▶ Extracted material
#####

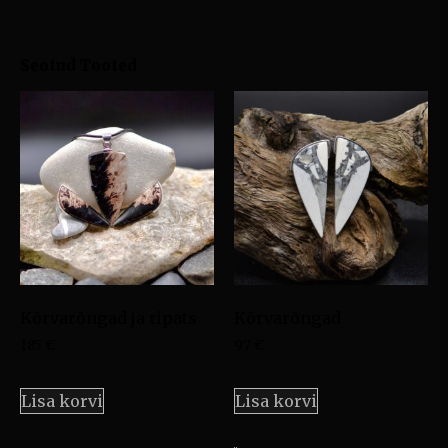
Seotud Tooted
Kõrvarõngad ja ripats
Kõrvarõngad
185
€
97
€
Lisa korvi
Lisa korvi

#####

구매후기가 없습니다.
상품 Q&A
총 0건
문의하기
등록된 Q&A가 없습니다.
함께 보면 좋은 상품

#####

▶ Problem description
Only the lines containing "Kõrvarõngad" are needed; pull them out of the listing.

▶ Solved exercise
Kõrvarõngad ja ripats
Kõrvarõngad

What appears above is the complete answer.